# Outlook Express Logon Problem



## rfcjr (May 20, 2001)

Hello:

A problem with the Outlook Express logon screen just started. Everytime I bring up Outlook Express the logon screen pops up asking for my username and password. The default is visible; but, even when I re-enter the correct entries the screen simply reappears. It will not take the information. The detailed error message is below:

"There was a problem logging onto your mail server. Your Password was rejected. Account: 'pop.pacbell.yahoo.com', Server: 'pop.pacbell.yahoo.com', Protocol: POP3, Server Response: '-ERR invalid user/password', Port: 110, Secure(SSL): No, Server Error: 0x800CCC90, Error Number: 0x800CCC92"

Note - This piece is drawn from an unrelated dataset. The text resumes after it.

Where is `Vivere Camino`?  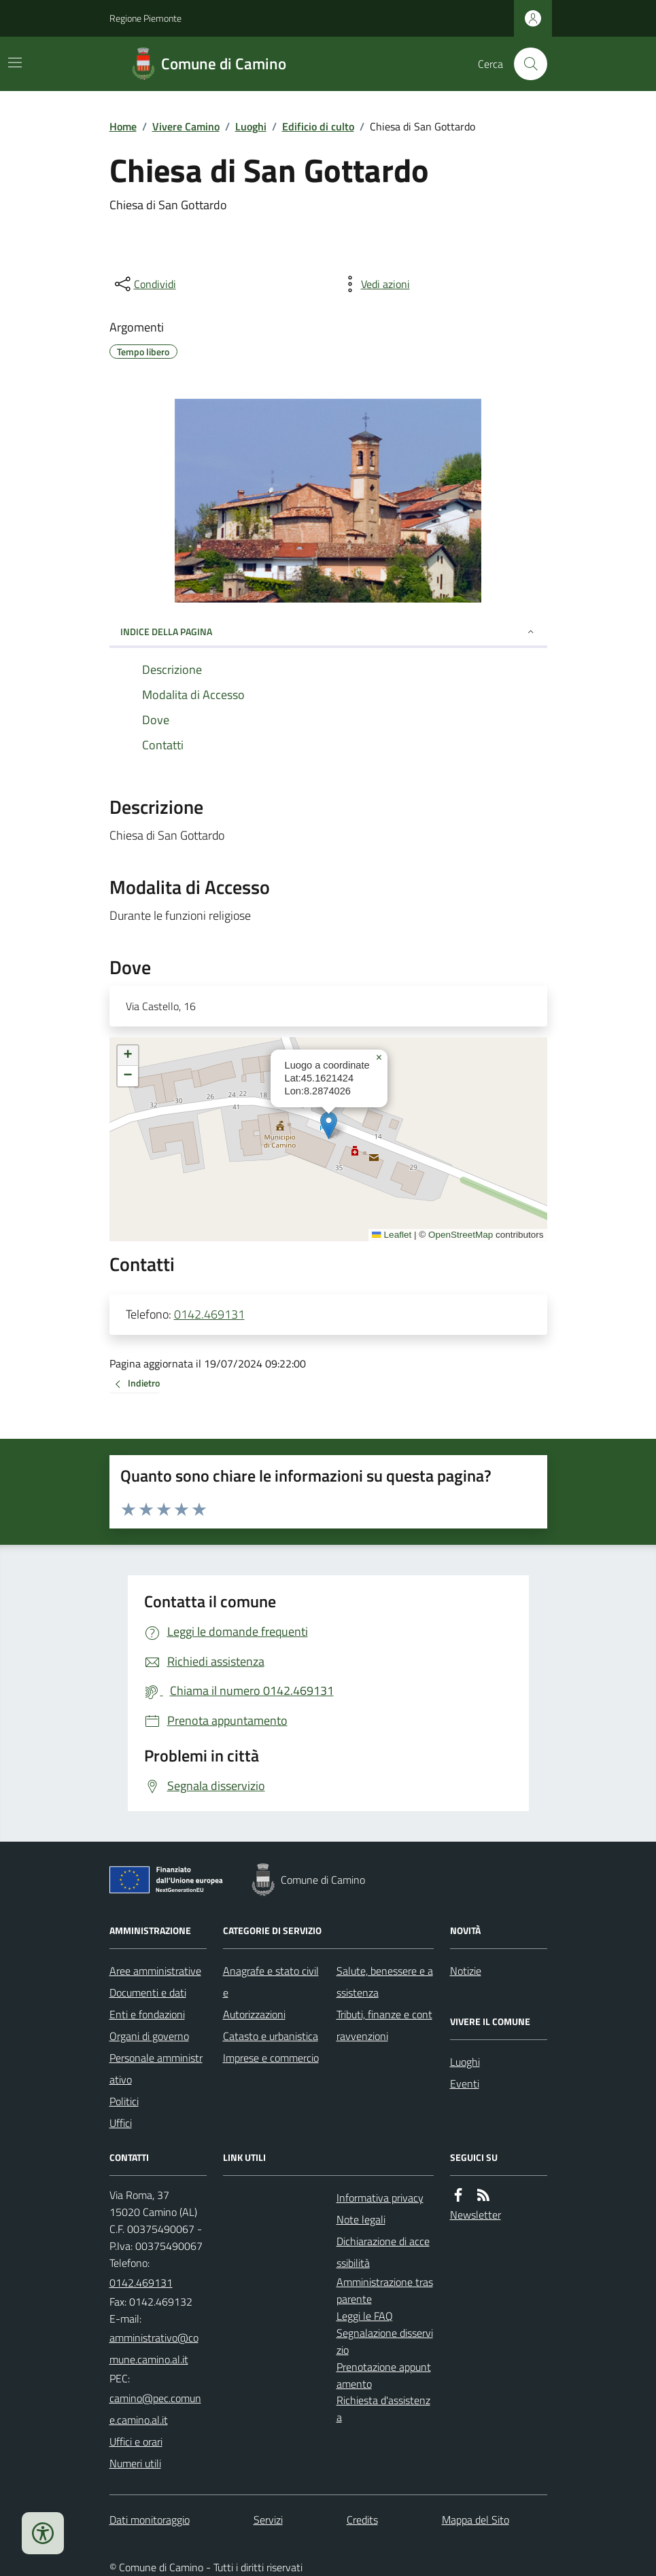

I can use other mail programs with no problem; so, the information is correct. Any help would be appreciated. Thank you.


----------



## JonathanAnon (Dec 17, 2004)

It seems like your password has been chaged or else you have that Outlook bug where it keeps prompting you for your password.

You can check you mail at www.pandamail.net

User: <You Username>
Password: <Your Password>
Server: pop.pacbell.yahoo.com

See if it accepts you password on this.

Are you sure that the server isnt just down, or someone has changed the password?


----------



## rfcjr (May 20, 2001)

Server is not down. Password has not been changed. Other email programs work fine. What is this Outlook bug? It does continually prompt me for a password; but, won't login after the password is entered. It just cycles through the same logon screen time after time. Thank you.


----------



## JonathanAnon (Dec 17, 2004)

Well if you want to send the username/password me I'll check it at pandamail, or you can do it yourself. You could also telnet in port 110 of the mail server and try it. You need to verify that the account username/password are correct. This prompt usually keeps coming up if the password is incorrect. 

Can you verify that they are correct?


----------



## mal1930 (Apr 27, 2002)

Hi, I have the problem too and have been searching for an answer. If you look at your account pproperties you will find the server changes to 127.0.01 by memory every time you restart the computer. Peace


----------



## chb13 (Feb 14, 2006)

Hi -
I have the same problem. Username enter password over and over again. We recently changed service providers, but there was no problem for a couple of weeks. then this. What is this "Bug'? Did any of yoiu ever solve this problem. Thanks


----------



## EAFiedler (Apr 25, 2000)

Hi *chb13*

Welcome to Tech Support Guy Forums!

Have you verified your account settings are correct and have not been changed?
Try setting up a new Identity in Outlook Express and recreating your e-mail account details, then try a Send/Receive and see if the login box still appears.
Cancel out of any *Upgrade*, *Import* options Outlook Express may offer to do for the new Identity.

I will on occasion receive the same repeated annoying prompt for my password when the mail server is down for maintenance.
Can you login to the mail server?


----------



## chb13 (Feb 14, 2006)

Thanks, I'll try this. Do I need to eliminate the identity that is giving me the problem first?


----------



## EAFiedler (Apr 25, 2000)

No, you do not need to eliminate the original Identity first. 
When you create the new Identity, Outlook Express will ask if you want to switch to the new Identity. 
Answer *Yes*, Outlook Express will then close and reopen with the new Identity.


----------



## jrobertb (Aug 14, 2008)

This Microsoft Knowledge Base article might help:
Save password setting not retained in Outlook or Outlook Express
http://support.microsoft.com/kb/290684/en-us


----------